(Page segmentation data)

────────────────────

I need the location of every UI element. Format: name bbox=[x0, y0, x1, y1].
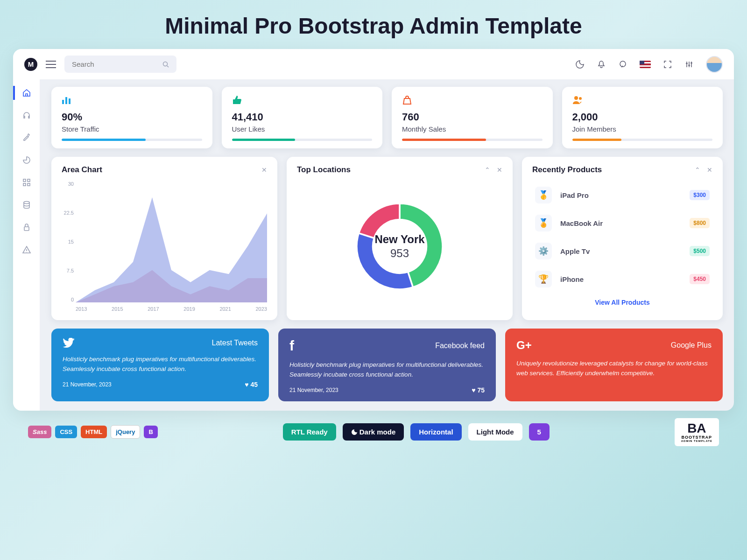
area-chart-panel: Area Chart ✕ 3022.5157.50 20132015201720… bbox=[51, 157, 277, 320]
stat-card-1[interactable]: 41,410 User Likes bbox=[222, 87, 383, 148]
menu-icon[interactable] bbox=[46, 61, 56, 68]
svg-point-6 bbox=[24, 202, 29, 204]
product-name: Apple Tv bbox=[560, 247, 681, 255]
product-icon: 🥇 bbox=[535, 187, 552, 203]
product-price: $500 bbox=[690, 246, 710, 256]
bootstrap-logo: B bbox=[144, 426, 157, 438]
bell-icon[interactable] bbox=[597, 60, 606, 69]
product-name: MacBook Air bbox=[560, 219, 681, 227]
donut-center-value: 953 bbox=[374, 247, 424, 260]
fullscreen-icon[interactable] bbox=[663, 60, 672, 69]
feature-pill-3[interactable]: Light Mode bbox=[468, 423, 522, 441]
footer-bar: Sass CSS HTML jQuery B RTL ReadyDark mod… bbox=[0, 411, 747, 451]
product-price: $450 bbox=[690, 274, 710, 284]
nav-home-icon[interactable] bbox=[21, 88, 32, 98]
close-icon[interactable]: ✕ bbox=[261, 166, 267, 174]
top-locations-panel: Top Locations ⌃✕ New York 953 bbox=[287, 157, 513, 320]
social-icon: G+ bbox=[516, 338, 532, 352]
svg-rect-5 bbox=[28, 183, 30, 186]
product-row[interactable]: 🥇 iPad Pro $300 bbox=[532, 181, 712, 209]
collapse-icon[interactable]: ⌃ bbox=[485, 166, 490, 174]
html-logo: HTML bbox=[81, 426, 107, 438]
stat-card-2[interactable]: 760 Monthly Sales bbox=[392, 87, 553, 148]
nav-database-icon[interactable] bbox=[21, 200, 32, 210]
social-date: 21 November, 2023 bbox=[63, 381, 112, 388]
flag-icon[interactable] bbox=[640, 61, 651, 68]
social-card-0[interactable]: Latest Tweets Holisticly benchmark plug … bbox=[51, 329, 269, 401]
close-icon[interactable]: ✕ bbox=[497, 166, 502, 174]
svg-rect-8 bbox=[62, 100, 64, 104]
area-chart-canvas: 3022.5157.50 201320152017201920212023 bbox=[62, 181, 267, 312]
jquery-logo: jQuery bbox=[111, 425, 140, 439]
product-row[interactable]: 🏆 iPhone $450 bbox=[532, 265, 712, 293]
nav-headphones-icon[interactable] bbox=[21, 110, 32, 120]
topbar: M bbox=[13, 49, 734, 79]
social-icon: f bbox=[289, 338, 294, 354]
page-title: Minimal Pro Bootstrap Admin Template bbox=[0, 0, 747, 49]
settings-icon[interactable] bbox=[684, 60, 694, 69]
feature-pill-2[interactable]: Horizontal bbox=[410, 423, 461, 441]
stat-label: Join Members bbox=[572, 125, 713, 133]
app-window: M bbox=[13, 49, 734, 411]
stat-value: 90% bbox=[62, 111, 202, 123]
search-icon[interactable] bbox=[162, 61, 169, 68]
close-icon[interactable]: ✕ bbox=[707, 166, 712, 174]
social-icon bbox=[63, 338, 75, 348]
stat-label: User Likes bbox=[232, 125, 373, 133]
svg-rect-7 bbox=[24, 227, 29, 231]
product-row[interactable]: 🏅 MacBook Air $800 bbox=[532, 209, 712, 237]
moon-icon[interactable] bbox=[575, 60, 585, 69]
donut-center-label: New York bbox=[374, 233, 424, 246]
donut-chart: New York 953 bbox=[346, 193, 453, 300]
chat-icon[interactable] bbox=[618, 60, 627, 69]
stat-value: 41,410 bbox=[232, 111, 373, 123]
collapse-icon[interactable]: ⌃ bbox=[695, 166, 700, 174]
nav-lock-icon[interactable] bbox=[21, 222, 32, 232]
sidebar bbox=[13, 79, 40, 411]
stat-card-0[interactable]: 90% Store Traffic bbox=[51, 87, 212, 148]
search-input[interactable] bbox=[72, 60, 162, 68]
stat-value: 760 bbox=[402, 111, 543, 123]
nav-piechart-icon[interactable] bbox=[21, 155, 32, 165]
products-title: Recently Products bbox=[532, 165, 602, 175]
svg-point-0 bbox=[163, 62, 168, 66]
social-card-2[interactable]: G+ Google Plus Uniquely revolutionize le… bbox=[505, 329, 723, 401]
avatar[interactable] bbox=[706, 56, 723, 73]
view-all-products-link[interactable]: View All Products bbox=[532, 293, 712, 308]
search-box[interactable] bbox=[64, 56, 176, 73]
nav-grid-icon[interactable] bbox=[21, 177, 32, 188]
svg-rect-4 bbox=[23, 183, 26, 186]
product-row[interactable]: ⚙️ Apple Tv $500 bbox=[532, 237, 712, 265]
stat-label: Monthly Sales bbox=[402, 125, 543, 133]
stat-value: 2,000 bbox=[572, 111, 713, 123]
social-card-1[interactable]: f Facebook feed Holisticly benchmark plu… bbox=[278, 329, 496, 401]
top-locations-title: Top Locations bbox=[297, 165, 351, 175]
bootstrap-admin-logo: BA BOOTSTRAP ADMIN TEMPLATE bbox=[675, 418, 719, 446]
social-body: Holisticly benchmark plug imperatives fo… bbox=[289, 360, 485, 380]
product-icon: ⚙️ bbox=[535, 243, 552, 259]
product-price: $300 bbox=[690, 190, 710, 200]
svg-point-12 bbox=[579, 97, 582, 100]
nav-warning-icon[interactable] bbox=[21, 245, 32, 255]
stat-icon bbox=[62, 95, 202, 106]
social-date: 21 November, 2023 bbox=[289, 387, 338, 393]
area-chart-title: Area Chart bbox=[62, 165, 102, 175]
social-likes: ♥ 75 bbox=[472, 386, 485, 394]
svg-rect-9 bbox=[65, 97, 67, 104]
svg-rect-10 bbox=[69, 98, 70, 104]
product-name: iPhone bbox=[560, 275, 681, 283]
stat-icon bbox=[572, 95, 713, 106]
feature-pill-1[interactable]: Dark mode bbox=[343, 423, 404, 441]
app-logo[interactable]: M bbox=[24, 58, 37, 71]
main-content: 90% Store Traffic 41,410 User Likes 760 … bbox=[40, 79, 734, 411]
stat-label: Store Traffic bbox=[62, 125, 202, 133]
product-icon: 🏆 bbox=[535, 271, 552, 287]
svg-rect-2 bbox=[23, 179, 26, 182]
css-logo: CSS bbox=[55, 426, 77, 438]
product-icon: 🏅 bbox=[535, 215, 552, 231]
social-likes: ♥ 45 bbox=[245, 381, 258, 388]
stat-card-3[interactable]: 2,000 Join Members bbox=[562, 87, 723, 148]
feature-pill-0[interactable]: RTL Ready bbox=[283, 423, 336, 441]
nav-edit-icon[interactable] bbox=[21, 133, 32, 143]
feature-pill-4[interactable]: 5 bbox=[529, 423, 550, 441]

────────────────────

- Problem statement -
For each record above, write out its text exactly and skip any picture.

- Finished exercise -
I need the location of every UI element. Format: name bbox=[x0, y0, x1, y1].
area-chart-panel: Area Chart ✕ 3022.5157.50 20132015201720… bbox=[51, 157, 277, 320]
stat-card-1[interactable]: 41,410 User Likes bbox=[222, 87, 383, 148]
menu-icon[interactable] bbox=[46, 61, 56, 68]
svg-point-6 bbox=[24, 202, 29, 204]
product-name: Apple Tv bbox=[560, 247, 681, 255]
product-icon: 🥇 bbox=[535, 187, 552, 203]
product-price: $500 bbox=[690, 246, 710, 256]
bootstrap-logo: B bbox=[144, 426, 157, 438]
bell-icon[interactable] bbox=[597, 60, 606, 69]
product-name: MacBook Air bbox=[560, 219, 681, 227]
donut-center-value: 953 bbox=[374, 247, 424, 260]
fullscreen-icon[interactable] bbox=[663, 60, 672, 69]
feature-pill-3[interactable]: Light Mode bbox=[468, 423, 522, 441]
footer-bar: Sass CSS HTML jQuery B RTL ReadyDark mod… bbox=[0, 411, 747, 451]
product-price: $450 bbox=[690, 274, 710, 284]
nav-home-icon[interactable] bbox=[21, 88, 32, 98]
close-icon[interactable]: ✕ bbox=[261, 166, 267, 174]
top-locations-panel: Top Locations ⌃✕ New York 953 bbox=[287, 157, 513, 320]
social-icon: G+ bbox=[516, 338, 532, 352]
svg-rect-5 bbox=[28, 183, 30, 186]
product-row[interactable]: 🥇 iPad Pro $300 bbox=[532, 181, 712, 209]
collapse-icon[interactable]: ⌃ bbox=[485, 166, 490, 174]
html-logo: HTML bbox=[81, 426, 107, 438]
stat-card-2[interactable]: 760 Monthly Sales bbox=[392, 87, 553, 148]
nav-database-icon[interactable] bbox=[21, 200, 32, 210]
social-date: 21 November, 2023 bbox=[63, 381, 112, 388]
flag-icon[interactable] bbox=[640, 61, 651, 68]
social-card-0[interactable]: Latest Tweets Holisticly benchmark plug … bbox=[51, 329, 269, 401]
close-icon[interactable]: ✕ bbox=[497, 166, 502, 174]
svg-rect-8 bbox=[62, 100, 64, 104]
area-chart-canvas: 3022.5157.50 201320152017201920212023 bbox=[62, 181, 267, 312]
jquery-logo: jQuery bbox=[111, 425, 140, 439]
product-row[interactable]: 🏆 iPhone $450 bbox=[532, 265, 712, 293]
nav-headphones-icon[interactable] bbox=[21, 110, 32, 120]
topbar: M bbox=[13, 49, 734, 79]
social-icon: f bbox=[289, 338, 294, 354]
page-title: Minimal Pro Bootstrap Admin Template bbox=[0, 0, 747, 49]
settings-icon[interactable] bbox=[684, 60, 694, 69]
feature-pill-2[interactable]: Horizontal bbox=[410, 423, 461, 441]
stat-label: Join Members bbox=[572, 125, 713, 133]
app-window: M bbox=[13, 49, 734, 411]
stat-value: 90% bbox=[62, 111, 202, 123]
search-icon[interactable] bbox=[162, 61, 169, 68]
close-icon[interactable]: ✕ bbox=[707, 166, 712, 174]
social-icon bbox=[63, 338, 75, 348]
stat-label: User Likes bbox=[232, 125, 373, 133]
svg-rect-7 bbox=[24, 227, 29, 231]
product-row[interactable]: 🏅 MacBook Air $800 bbox=[532, 209, 712, 237]
moon-icon[interactable] bbox=[575, 60, 585, 69]
donut-center-label: New York bbox=[374, 233, 424, 246]
donut-chart: New York 953 bbox=[346, 193, 453, 300]
chat-icon[interactable] bbox=[618, 60, 627, 69]
stat-value: 41,410 bbox=[232, 111, 373, 123]
collapse-icon[interactable]: ⌃ bbox=[695, 166, 700, 174]
nav-lock-icon[interactable] bbox=[21, 222, 32, 232]
sidebar bbox=[13, 79, 40, 411]
stat-card-0[interactable]: 90% Store Traffic bbox=[51, 87, 212, 148]
search-input[interactable] bbox=[72, 60, 162, 68]
stat-value: 760 bbox=[402, 111, 543, 123]
nav-piechart-icon[interactable] bbox=[21, 155, 32, 165]
products-title: Recently Products bbox=[532, 165, 602, 175]
svg-point-0 bbox=[163, 62, 168, 66]
social-card-2[interactable]: G+ Google Plus Uniquely revolutionize le… bbox=[505, 329, 723, 401]
avatar[interactable] bbox=[706, 56, 723, 73]
view-all-products-link[interactable]: View All Products bbox=[532, 293, 712, 308]
search-box[interactable] bbox=[64, 56, 176, 73]
nav-grid-icon[interactable] bbox=[21, 177, 32, 188]
svg-rect-4 bbox=[23, 183, 26, 186]
product-row[interactable]: ⚙️ Apple Tv $500 bbox=[532, 237, 712, 265]
stat-label: Monthly Sales bbox=[402, 125, 543, 133]
stat-value: 2,000 bbox=[572, 111, 713, 123]
social-card-1[interactable]: f Facebook feed Holisticly benchmark plu… bbox=[278, 329, 496, 401]
top-locations-title: Top Locations bbox=[297, 165, 351, 175]
bootstrap-admin-logo: BA BOOTSTRAP ADMIN TEMPLATE bbox=[675, 418, 719, 446]
social-body: Holisticly benchmark plug imperatives fo… bbox=[289, 360, 485, 380]
product-icon: ⚙️ bbox=[535, 243, 552, 259]
product-price: $300 bbox=[690, 190, 710, 200]
svg-point-12 bbox=[579, 97, 582, 100]
nav-warning-icon[interactable] bbox=[21, 245, 32, 255]
stat-icon bbox=[62, 95, 202, 106]
social-date: 21 November, 2023 bbox=[289, 387, 338, 393]
area-chart-title: Area Chart bbox=[62, 165, 102, 175]
social-likes: ♥ 75 bbox=[472, 386, 485, 394]
svg-rect-9 bbox=[65, 97, 67, 104]
svg-rect-10 bbox=[69, 98, 70, 104]
product-name: iPhone bbox=[560, 275, 681, 283]
stat-icon bbox=[572, 95, 713, 106]
feature-pill-1[interactable]: Dark mode bbox=[343, 423, 404, 441]
app-logo[interactable]: M bbox=[24, 58, 37, 71]
main-content: 90% Store Traffic 41,410 User Likes 760 … bbox=[40, 79, 734, 411]
stat-label: Store Traffic bbox=[62, 125, 202, 133]
product-icon: 🏆 bbox=[535, 271, 552, 287]
svg-rect-2 bbox=[23, 179, 26, 182]
css-logo: CSS bbox=[55, 426, 77, 438]
product-icon: 🏅 bbox=[535, 215, 552, 231]
social-likes: ♥ 45 bbox=[245, 381, 258, 388]
stat-card-3[interactable]: 2,000 Join Members bbox=[562, 87, 723, 148]
feature-pill-0[interactable]: RTL Ready bbox=[283, 423, 336, 441]
nav-edit-icon[interactable] bbox=[21, 133, 32, 143]
feature-pill-4[interactable]: 5 bbox=[529, 423, 550, 441]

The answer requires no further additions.